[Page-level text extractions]
*** Begin section ***
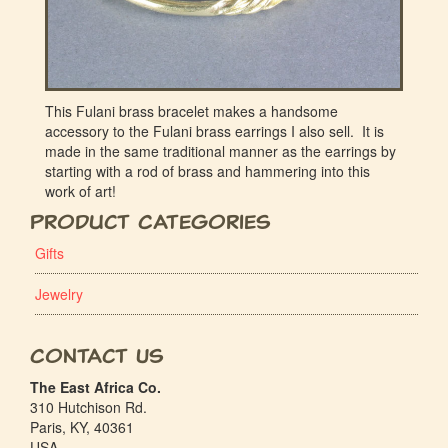
This Fulani brass bracelet makes a handsome
accessory to the Fulani brass earrings I also sell. It is
made in the same traditional manner as the earrings by
starting with a rod of brass and hammering into this
work of art!
Product Categories
Gifts
Jewelry
Contact Us
The East Africa Co.
310 Hutchison Rd.
Paris, KY, 40361
USA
*** End section ***
§ WORK REQUIRED: Retype each line above exactly. Leave the images out.

§ TASK RESULT:
This Fulani brass bracelet makes a handsome
accessory to the Fulani brass earrings I also sell. It is
made in the same traditional manner as the earrings by
starting with a rod of brass and hammering into this
work of art!
Product Categories
Gifts
Jewelry
Contact Us
The East Africa Co.
310 Hutchison Rd.
Paris, KY, 40361
USA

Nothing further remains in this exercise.